Another year, another opportunity for Perl to excel as a system’s language. Today I decided to take Perl for a (?)wild ride and use it to monitor peak physical DRAM use in a R script. Due to the multi-language nature of the post, there will be a lot of R code in the first part of the series; however, the code is self-explanatory, and should not be difficult to understand (the same applies to the Perl code for those coming from a R background). For those of you who would like to skip the R part (why?), jump straight to the end Part 1 to see the solution and then go to Part 2 for the details.

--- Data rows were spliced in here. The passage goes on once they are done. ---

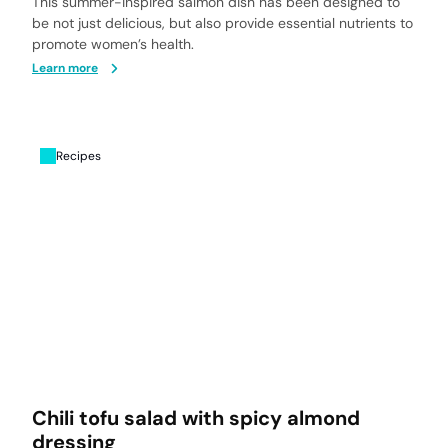
This summer-inspired salmon dish has been designed to
be not just delicious, but also provide essential nutrients to
promote women’s health.
Learn more
Recipes
Chili tofu salad with spicy almond
dressing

First, a little bit of background about R’s memory management and the tools that one can use within R to monitor how the process is managing memory. R similar to Perl (?)frees the programmer from having to manage memory manually by providing dynamically allocated containers. R features a garbage collector, which similar to Perl’s uses a reference counting mechanism to return memory back to the operating system. Managing memory in R is as critical as managing memory in Perl, and there are tools available that are built-in the language (the Names and Values in the 2nd edition of the book “Advanced R” is a valuable introduction to memory management, while the Chapter Memory in the first edition of that book is also a useful read). The basic tool used to profile R code is the builtin function Rprof that samples the call stack and writes it out to a log-file that can be subsequently parsed. In the documentation of Rprof, one finds the following disclaimer:
The relative slow sampling frequencing implies that one must somehow slow the code down to capture peak memory usage. One solution for those of us in Linux systems is to take the hint and release the valgrid Kraken as detailed in Profiling R code for memory use; this will really slow the code down and then we can capture stuff (note that taking the hint, also applies to Perl, i.e. see Test::Valgrind in MetaCPAN). But ultimately, we would like not to slow the code that much, especially if we are also trying to obtain performance information at the same time as we profile the memory.